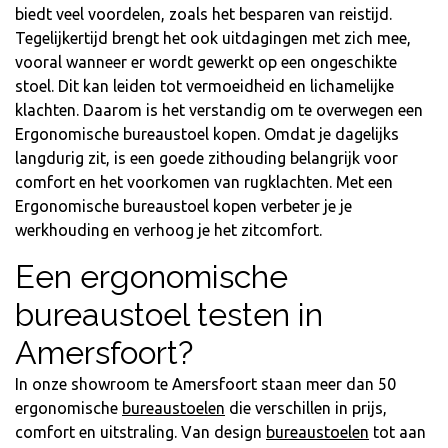
biedt veel voordelen, zoals het besparen van reistijd.
Tegelijkertijd brengt het ook uitdagingen met zich mee,
vooral wanneer er wordt gewerkt op een ongeschikte
stoel. Dit kan leiden tot vermoeidheid en lichamelijke
klachten. Daarom is het verstandig om te overwegen een
Ergonomische bureaustoel kopen. Omdat je dagelijks
langdurig zit, is een goede zithouding belangrijk voor
comfort en het voorkomen van rugklachten. Met een
Ergonomische bureaustoel kopen verbeter je je
werkhouding en verhoog je het zitcomfort.
Een ergonomische
bureaustoel testen in
Amersfoort?
In onze showroom te Amersfoort staan meer dan 50
ergonomische
bureaustoelen
die verschillen in prijs,
comfort en uitstraling. Van
design
bureaustoelen
tot aan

^^^^^^^^^^^^^^^^

* About this task *
Leave out every line before the one containing "In onze showroom"; set down that line and all remaining lines of the material exactly.

* Answer space *
In onze showroom te Amersfoort staan meer dan 50
ergonomische
bureaustoelen
die verschillen in prijs,
comfort en uitstraling. Van
design
bureaustoelen
tot aan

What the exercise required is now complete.